In last year's report, I included a timeline that illustrated how newly-identified subclades (defined by SNPs) are advancing the hierarchy steadily from antiquity toward the so-called genealogical era - roughly the past thousand years. Progress has not only continued; it has skyrocketed this year. I invite you to view the repeatedly-updated haplogroup section of our "Later Acrees" webpage to see how this progress may pertain speculatively to both of our early Acree lines - the Virginia and Maryland Acrees, which incorporate our matching non-Acree participants.

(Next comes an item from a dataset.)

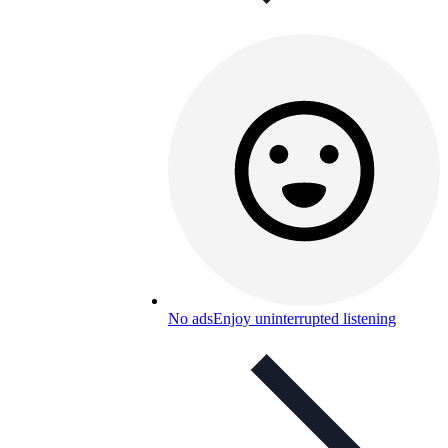
No ads
Enjoy uninterrupted listening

I've mentioned the increasing popularity of “autosomal” (23-chromosome) DNA tests, which can be taken by both males and females and significantly assist genealogical research through its pertinence to all of one’s ancestors, not merely to one’s patrilineal line through the Y-Chromosome testing that our project uses, or to one's matrilineal line through mitochondrial DNA testing. Several participants have taken these tests at one or more of the three prominent testing firms (Ancestry.com, 23andMe and FTDNA). I've tested at all three. An autosomal test works best at finding relatives of yours who are fifth cousins or closer and who have also taken these tests, but these tests can sometimes positively identify more distant cousins, including matching project participants who are typically more distant.
From the second and third examples above, it's evident that autosomal testing provides a fruitful way that Acree females can personally confirm or discover family relationships.